5月1日にこのニュースが出てきたときに、「あ、今年は蓄電池が売れるな」と直感しました。
CEOのプレゼンがテレビニュース等でさんざん報道されたおかげで、従来は蓄電池の設置を考えなかった方々まで蓄電池を考えるきっかけを作ってくれたからです。
テスラの価格設定は、従来の蓄電池業界ではなかった水準の低価格を見た目には打ち出していて、その新製品発表に感化されたマスコミが「価格破壊」とか「日本のメーカーは高すぎ」とか
言いたい放題のニュースを垂れ流していました。
ただ、実際のテスラの定置用蓄電池は報道されている価格で設置は出来ません。
それは、テスラの定置用蓄電池(Tesla Powerwall)の仕様が米テスラのホームページに出ているので分かります。
具体的には、テスラの蓄電池には、インバーターが含まれていないので、住宅内でこのまま使用出来ません。
また、重量(100kg)と大きさ(1300H×860W×180D)が日本の住宅建築には合わないので、壁付け設置を謳っているものの、相当な補強をしなければ壁に設置はできません。
また、設置工事費も含まれていません。これらを考慮すると、大した価格の違いはないことになります。
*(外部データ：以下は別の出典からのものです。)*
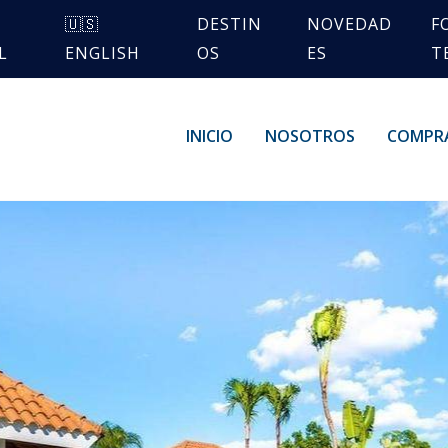
🇺🇸
DESTIN
NOVEDAD
F
L
ENGLISH
OS
ES
T
INICIO
NOSOTROS
COMPR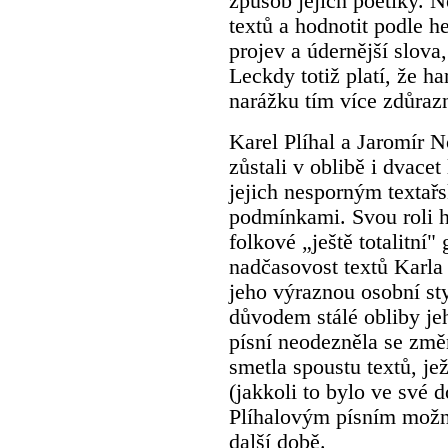
způsob jejich poetiky. 
textů a hodnotit podle he
projev a údernější slova,
Leckdy totiž platí, že 
narážku tím více zdůrazn
Karel Plíhal a Jaromír No
zůstali v oblibě i dvacet
jejich nesporným textařs
podmínkami. Svou roli hr
folkové „ještě totalitní
nadčasovost textů Karla 
jeho výraznou osobní st
důvodem stálé obliby je
písní neodezněla se zm
smetla spoustu textů, je
(jakkoli to bylo ve své d
Plíhalovým písním možn
další době.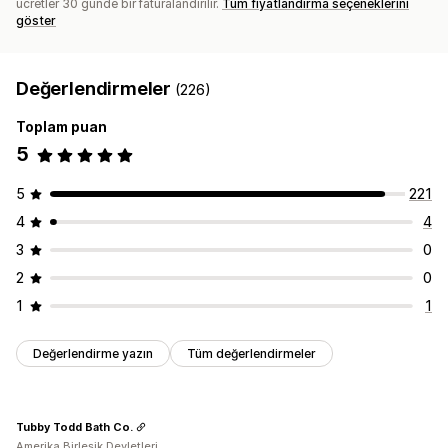
ücretler 30 günde bir faturalandırılır.
Tüm fiyatlandırma seçeneklerini
göster
Değerlendirmeler
(226)
Toplam puan
5
5
221
4
4
3
0
2
0
1
1
Değerlendirme yazın
Tüm değerlendirmeler
Tubby Todd Bath Co.
Amerika Birleşik Devletleri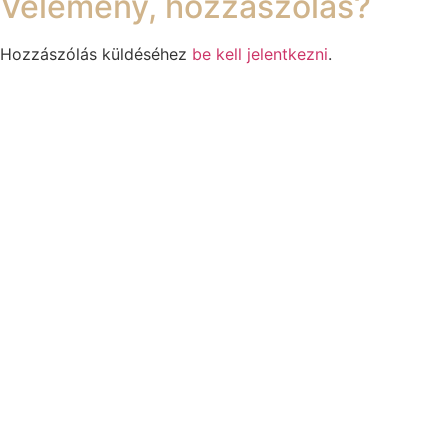
Vélemény, hozzászólás?
Hozzászólás küldéséhez
be kell jelentkezni
.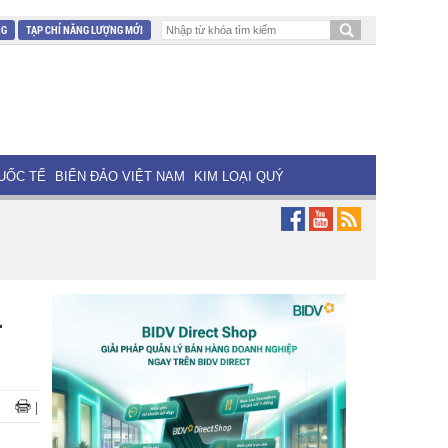
NG
TẠP CHÍ NĂNG LƯỢNG MỚI
UỐC TẾ
BIỂN ĐẢO VIỆT NAM
KIM LOẠI QUÝ
u
|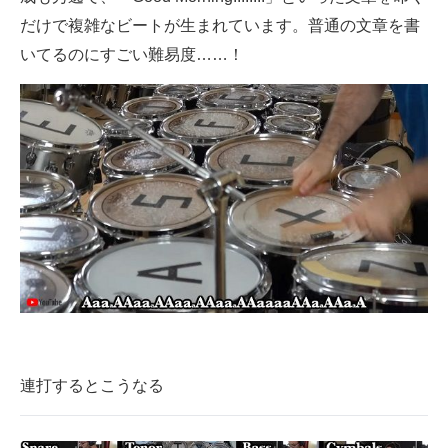
だけで複雑なビートが生まれています。普通の文章を書
いてるのにすごい難易度……！
連打するとこうなる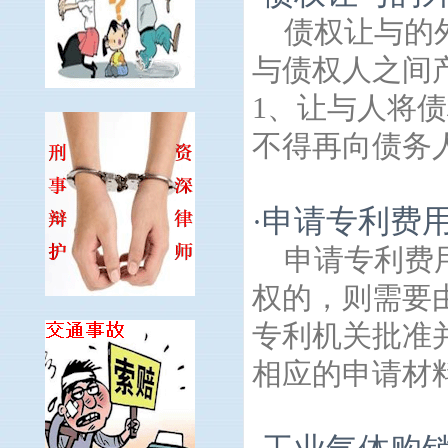
债权让与的
与债权人之间
1、让与人将
不得再向债务人
申请专利费用
·
申请专利费
权的，则需要
专利机关批准
相应的申请材料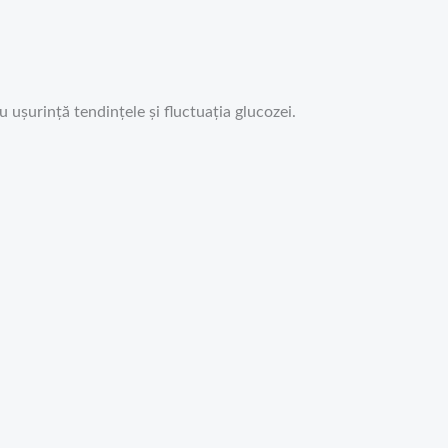
u ușurință tendințele și fluctuația glucozei.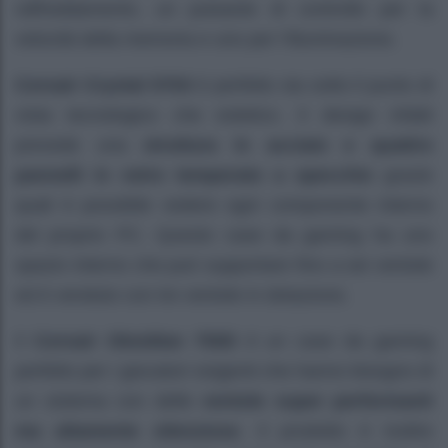
raffreddamento, un pulsante di controllo per la
velocità della memoria e uno per l’illuminazione.
Corsair Crystal 570X
è perfetto sia sotto il punto di
vista tecnologico che estetico. Il design infatti
prevede una
struttura in acciaio e quattro
pannelli in vetro temperato a specchio
grazie
quali è possibile vedere ogni componente interno
del proprio PC. Questo case da gaming ha uno
spazio interno che può supportare fino a sei ventole
ed è venduto con tre ventole in dotazione.
Il
Corsair Obsidian 750D
è un case da gaming
perfetto per i giocatori esigenti che hanno bisogno di
un sistema con delle
ventole super performanti
ma altamente silenziose
. Il prodotto è inoltre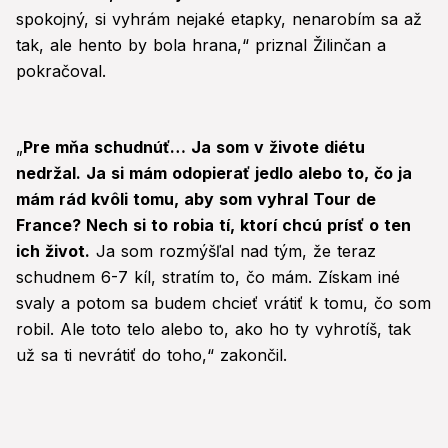
spokojný, si vyhrám nejaké etapky, nenarobím sa až
tak, ale hento by bola hrana,“ priznal Žilinčan a
pokračoval.
„
Pre mňa schudnúť… Ja som v živote diétu
nedržal. Ja si mám odopierať jedlo alebo to, čo ja
mám rád kvôli tomu, aby som vyhral Tour de
France? Nech si to robia tí, ktorí chcú prísť o ten
ich život.
Ja som rozmýšľal nad tým, že teraz
schudnem 6-7 kíl, stratím to, čo mám. Získam iné
svaly a potom sa budem chcieť vrátiť k tomu, čo som
robil. Ale toto telo alebo to, ako ho ty vyhrotíš, tak
už sa ti nevrátiť do toho,“ zakončil.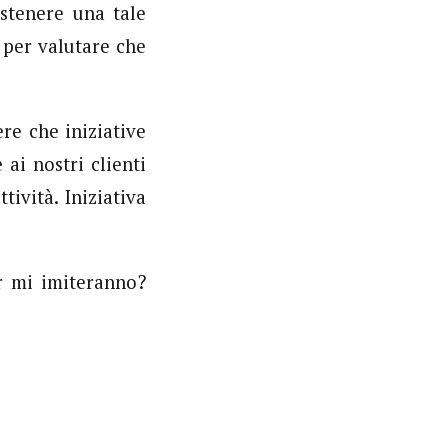
ostenere una tale
 per valutare che
re che iniziative
ai nostri clienti
tività. Iniziativa
r mi imiteranno?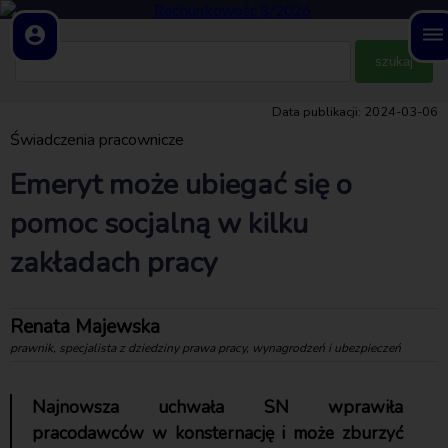
account_circle
dehaze
Data publikacji: 2024-03-06
Świadczenia pracownicze
Emeryt może ubiegać się o
pomoc socjalną w kilku
zakładach pracy
Renata Majewska
prawnik, specjalista z dziedziny prawa pracy, wynagrodzeń i ubezpieczeń
Najnowsza uchwała SN wprawiła
pracodawców w konsternację i może zburzyć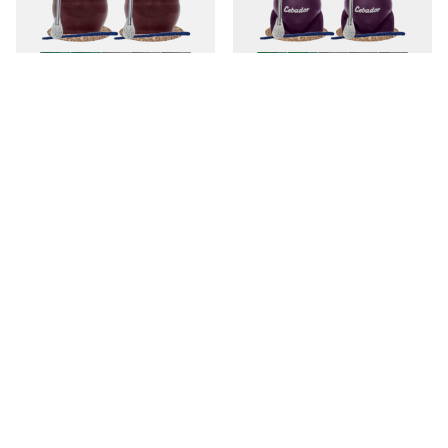
Yerba mate 10 x 50 g
Yerba Mate Set 10x50g 2x
Kalebass + 2x Bombilla
739,00 Sk
/
set
759,00 Sk
/
set
Yerba mate 10 x 50 g
Yerba Mate Set 10x50g 2x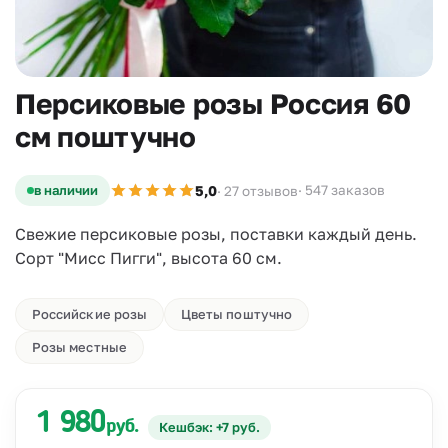
Персиковые розы Россия 60
см поштучно
5,0
в наличии
· 547 заказов
· 27 отзывов
Свежие персиковые розы, поставки каждый день.
Сорт "Мисс Пигги", высота 60 см.
Российские розы
Цветы поштучно
Розы местные
1 980
руб.
Кешбэк: +7 руб.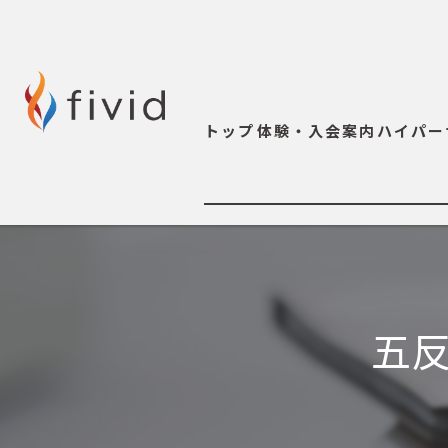
トップ
体験・入会案内
ハイパー
五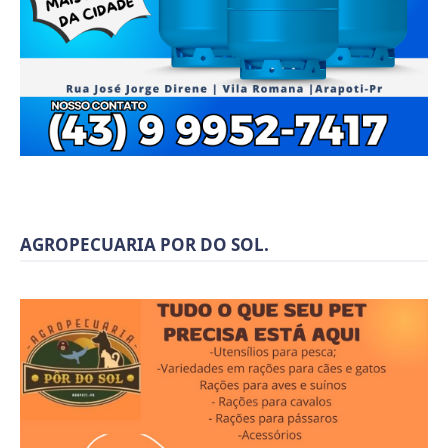
AGROPECUARIA POR DO SOL.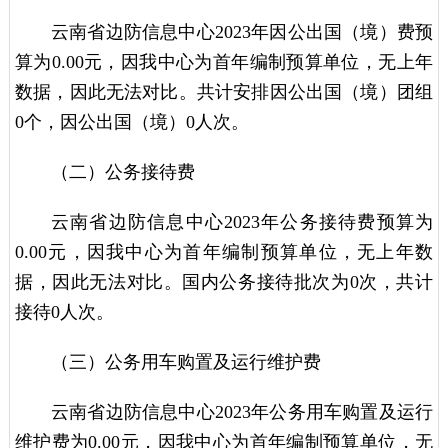
云南省边防信息中心2023年因公出国（境）费预
算为0.00元，因我中心为首年编制预算单位，无上年
数据，因此无法对比。共计安排因公出国（境）团组
0个，因公出国（境）0人次。
（二）公务接待费
云南省边防信息中心2023年公务接待费预算为
0.00元，因我中心为首年编制预算单位，无上年数
据，因此无法对比。国内公务接待批次为0次，共计
接待0人次。
（三）公务用车购置及运行维护费
云南省边防信息中心2023年公务用车购置及运行
维护费为0.00元，因我中心为首年编制预算单位，无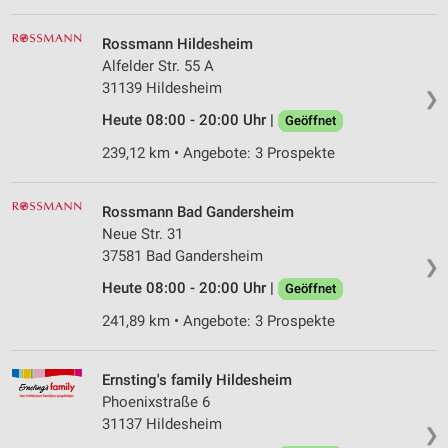
Rossmann Hildesheim
Alfelder Str. 55 A
31139 Hildesheim
❯
Heute 08:00 - 20:00 Uhr |
Geöffnet
239,12 km • Angebote: 3 Prospekte
Rossmann Bad Gandersheim
Neue Str. 31
37581 Bad Gandersheim
❯
Heute 08:00 - 20:00 Uhr |
Geöffnet
241,89 km • Angebote: 3 Prospekte
Ernsting's family Hildesheim
Phoenixstraße 6
31137 Hildesheim
❯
ただ、蓄電池に関心のあるユーザーの購買意欲を後押ししたのは間違いありません。
その証拠に、5月のGW明け以降、定置用蓄電池の問い合わせが急激に増えました。
そういった意味ではTesla様サマの市況でした。
ただ、残念なのは、せっかく盛り上がった蓄電池ブームに水を差すような補助金予算切れになったことです。
「定置用リチウムイオン蓄電池導入支援事業」補助金の予算が130億円で2か月半で予算切れしたのに対し、同時に募集している
「再生可能エネルギー接続保留緊急対応補助金(再生可能エネルギー発電事業者のための蓄電システム導入支援事業)」の予算は265億円で未だ募集中。
「定置用リチウムイオン蓄電池導入支援事業」補助金の応募条件は契約済が前提。既に予算オーバー。
それに対し、「接続保留緊急対応補助金」は予約申請でOK。契約は補助金登録後。なのに予算あまり状態・・・。
ハッキリ言って国は補助金の予算配分を間違えていると思います。
需要で考えれば逆の予算配分なら納得です。
ここは景気対策も兼ねて、経済産業省には一肌脱いでもらって、「接続保留緊急対応補助金」の現在余っている予算の多くを「定置用リチウムイオン蓄電池導入支援事業」
に回してもらって、秋くらいから一般向けの「定置用リチウムイオン蓄電池導入支援事業」の再募集をかけてもらいたいものです。